### Data for review
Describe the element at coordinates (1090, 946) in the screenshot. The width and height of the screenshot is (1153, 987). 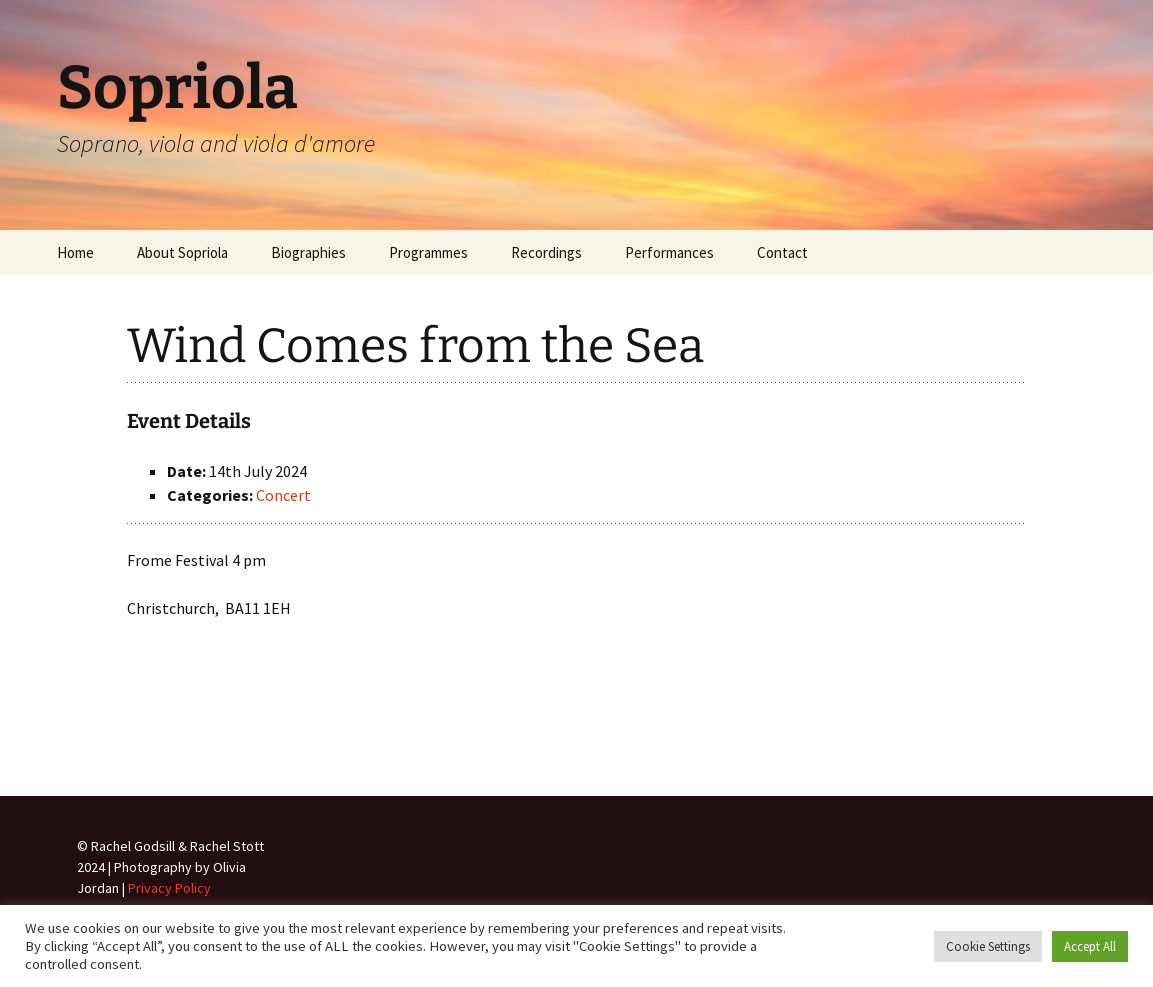
I see `Accept All [button]` at that location.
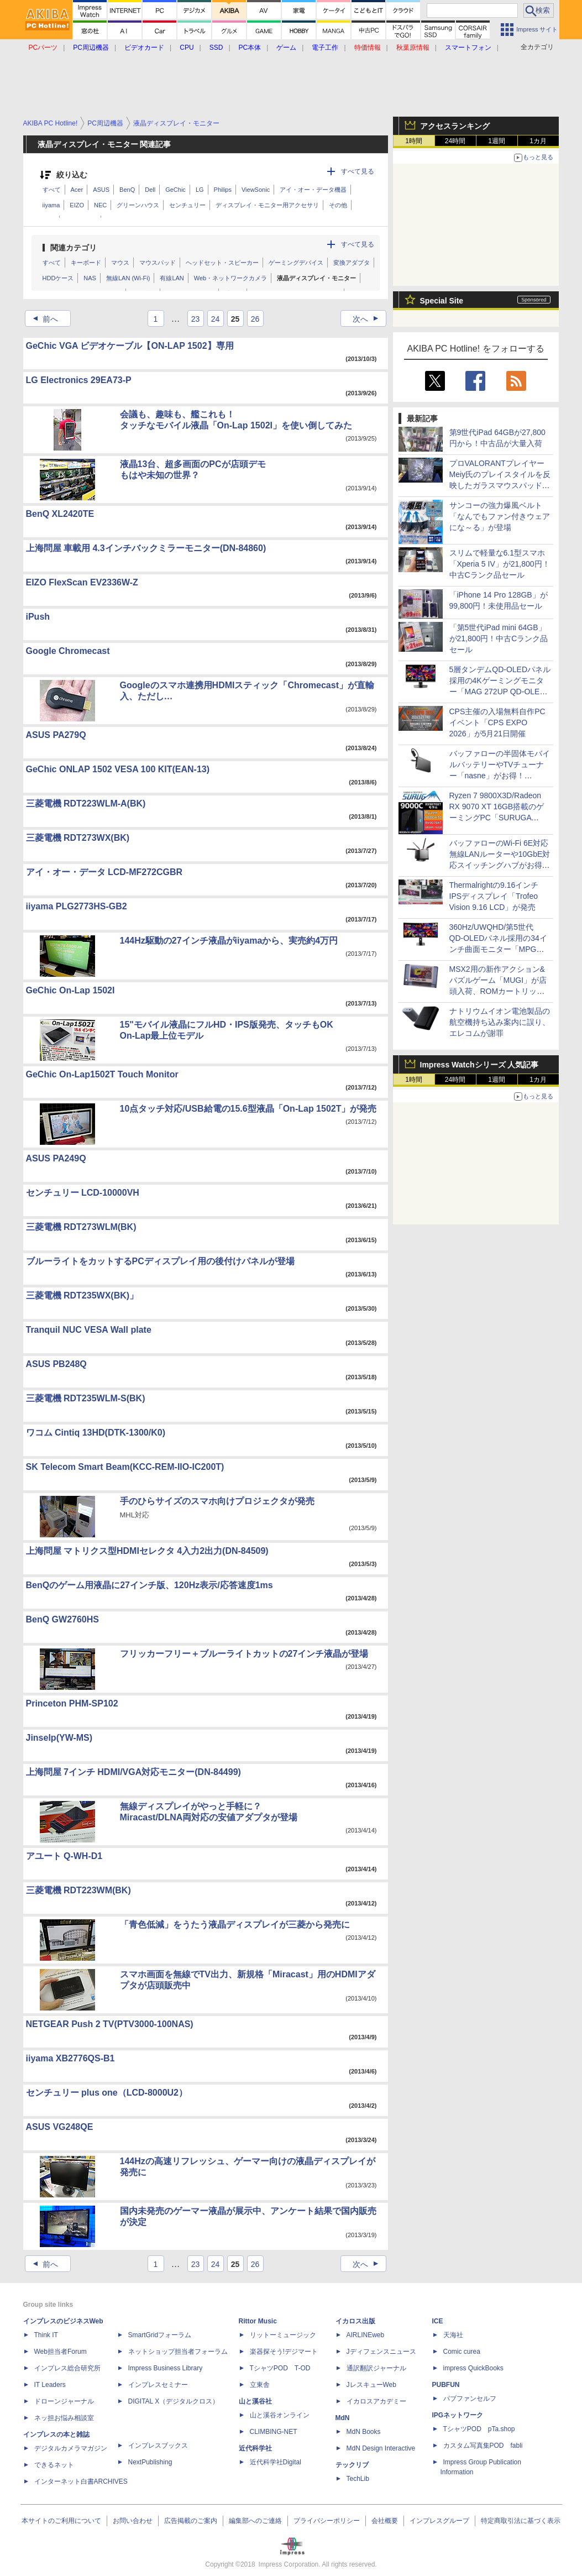  I want to click on GeChic VGA ビデオケーブル【ON-LAP 1502】専用, so click(130, 345).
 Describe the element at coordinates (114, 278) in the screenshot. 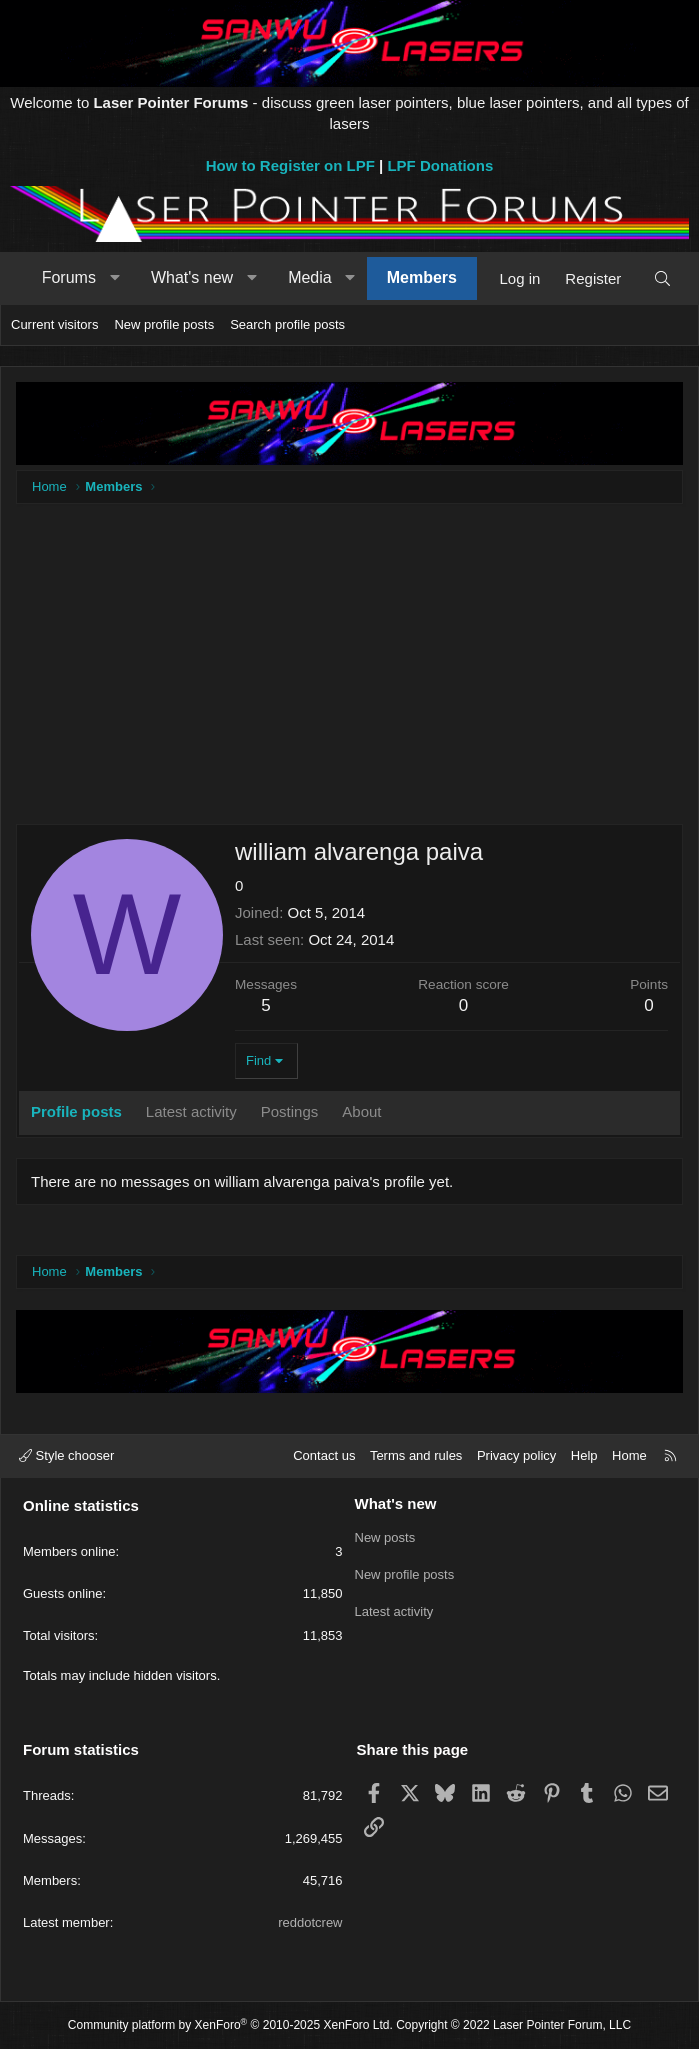

I see `[button]` at that location.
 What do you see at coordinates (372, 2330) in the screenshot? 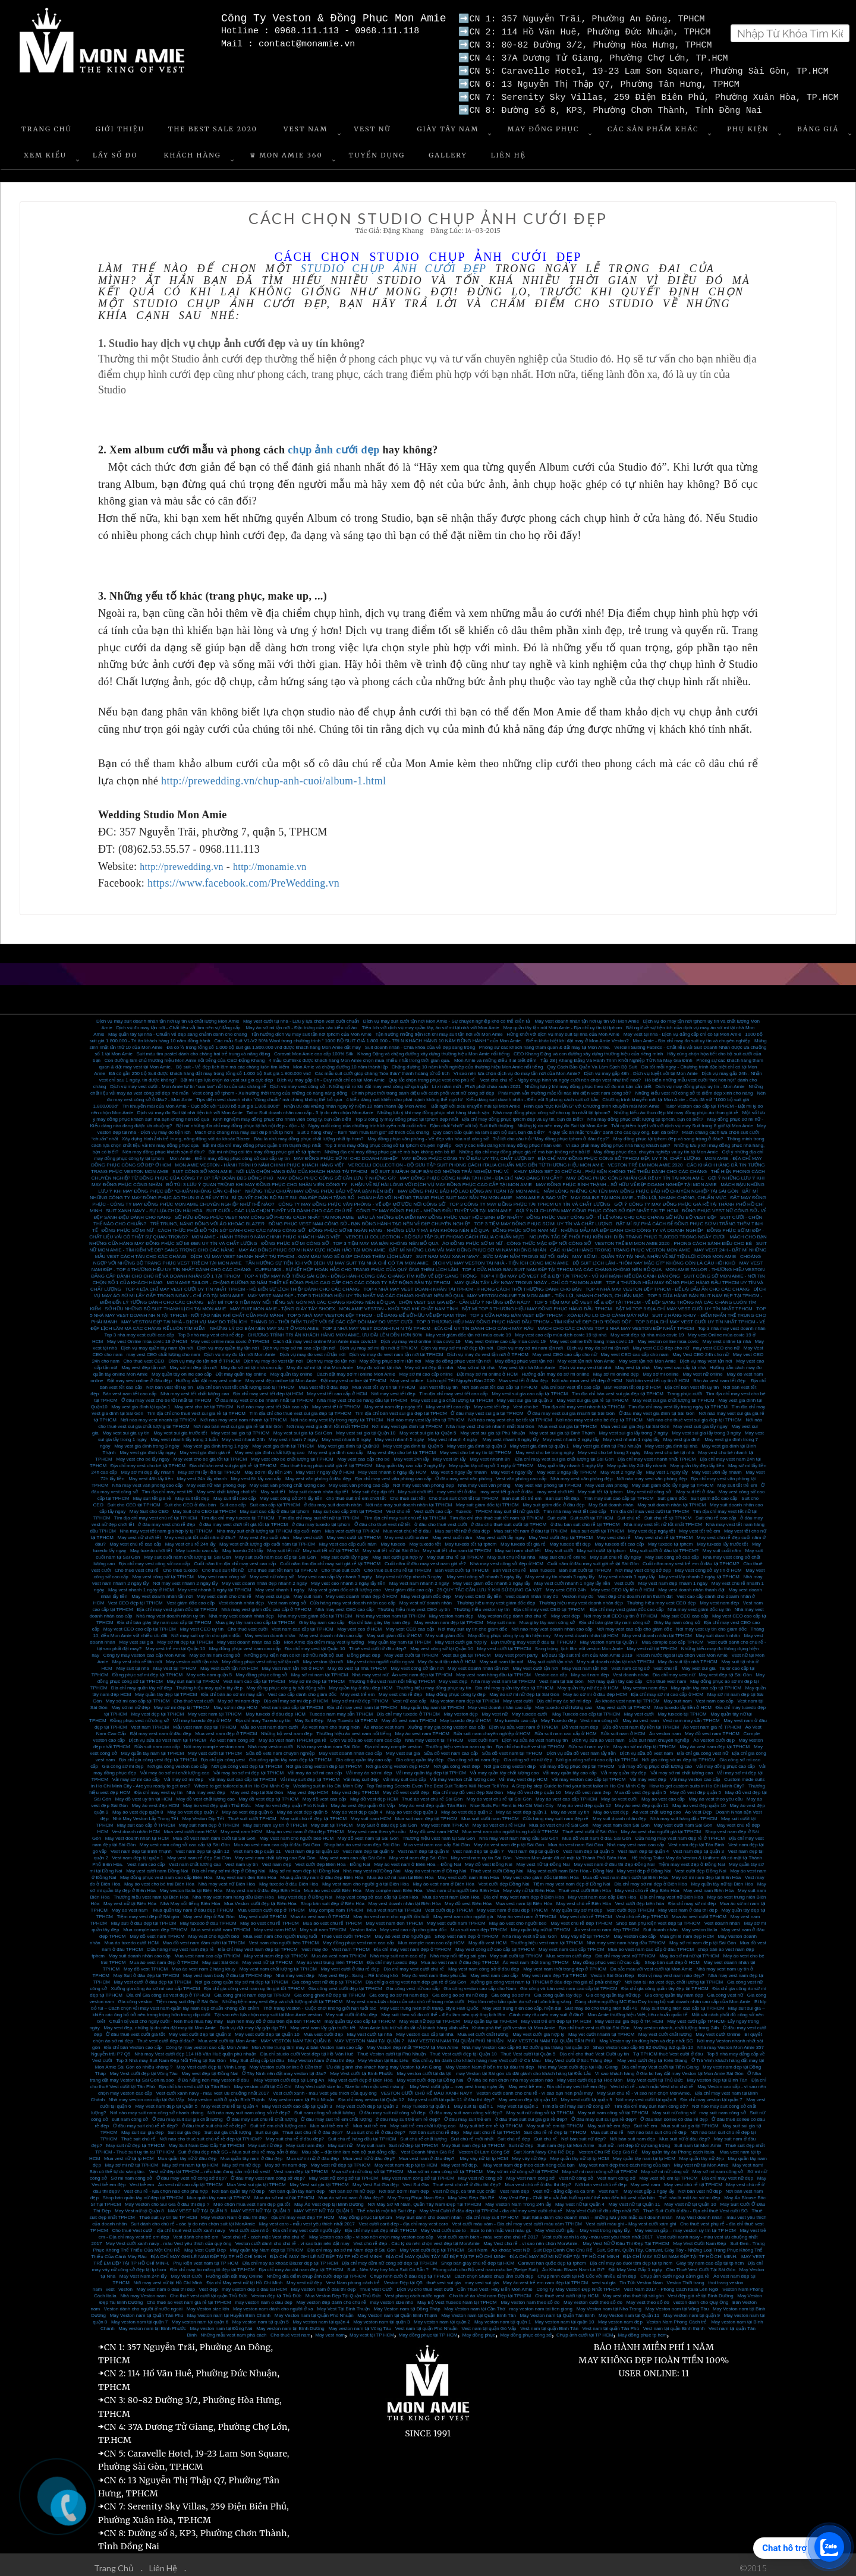
I see `May vest tại TP HCM` at bounding box center [372, 2330].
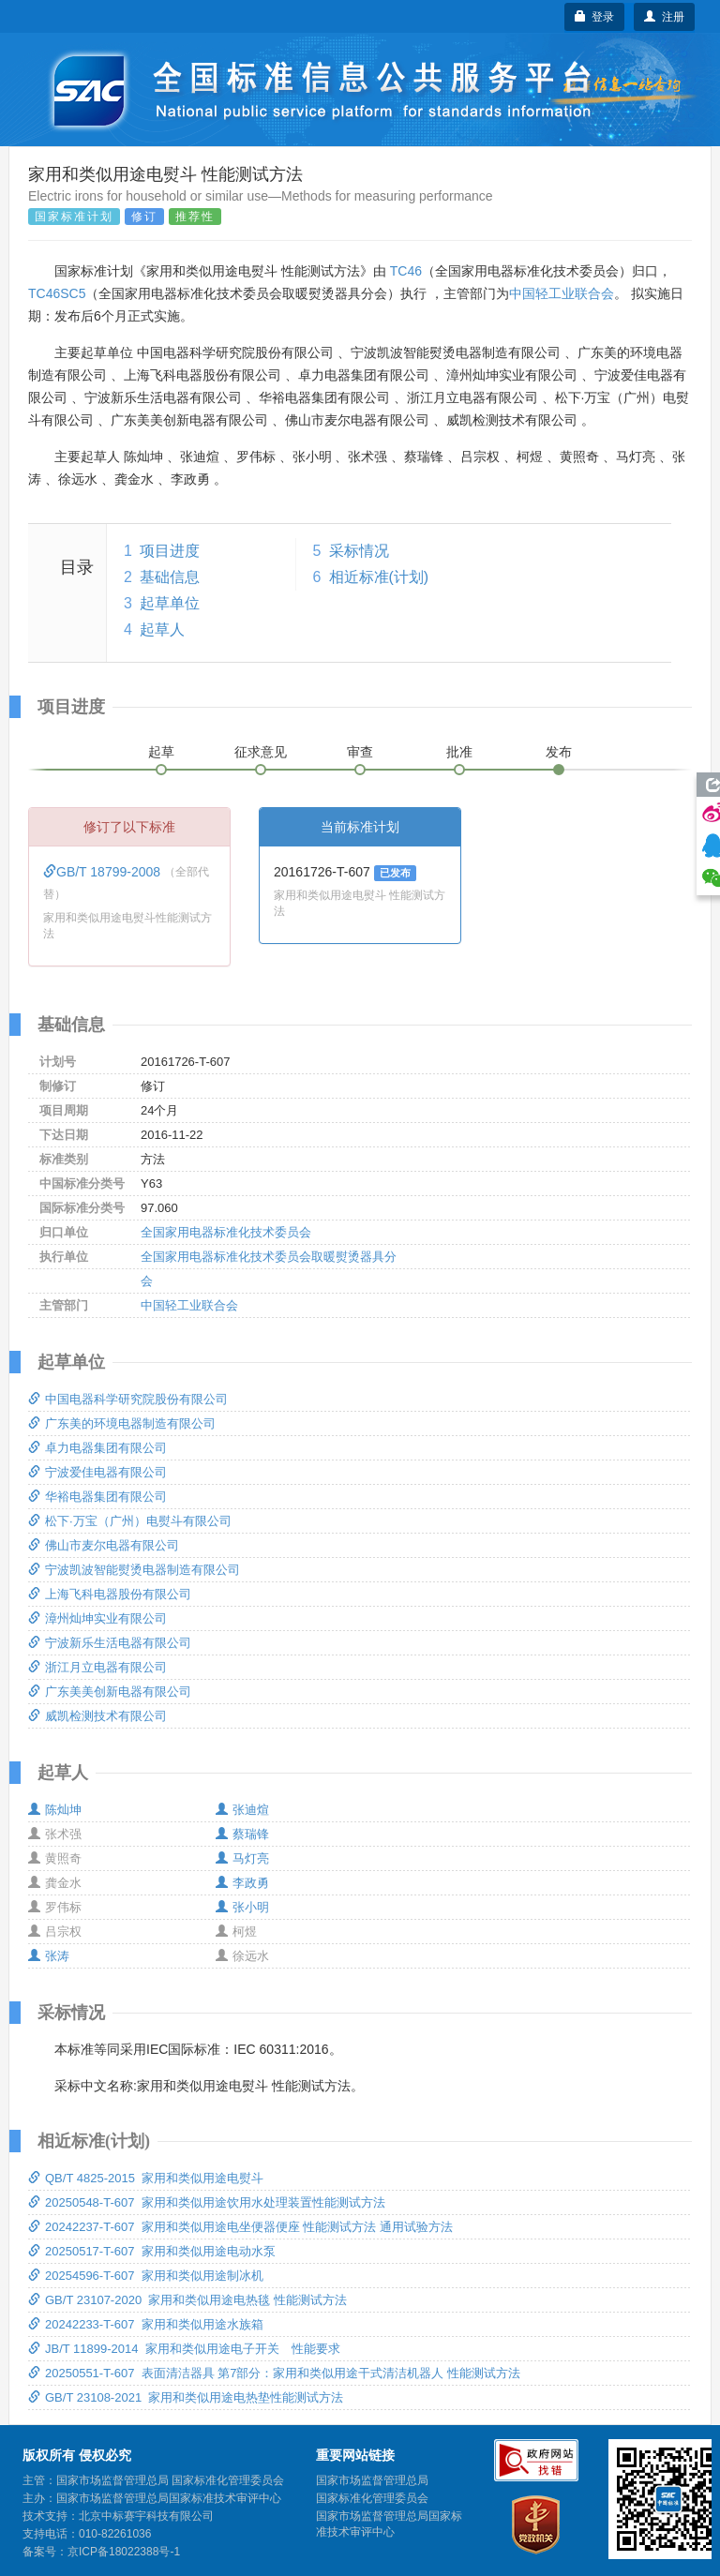 This screenshot has width=720, height=2576. I want to click on 注册, so click(664, 16).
######
== Activity ==
With pictures left out, extract the lines from the one containing "Describe the element at coordinates (114, 278)" to the end of the material above, both included, exactly as written.

== Solved exercise ==
 Describe the element at coordinates (114, 278) in the screenshot. 

I see `[button]` at that location.
 What do you see at coordinates (372, 2330) in the screenshot? 
I see `May vest tại TP HCM` at bounding box center [372, 2330].
 This screenshot has width=720, height=2576. I want to click on 注册, so click(664, 16).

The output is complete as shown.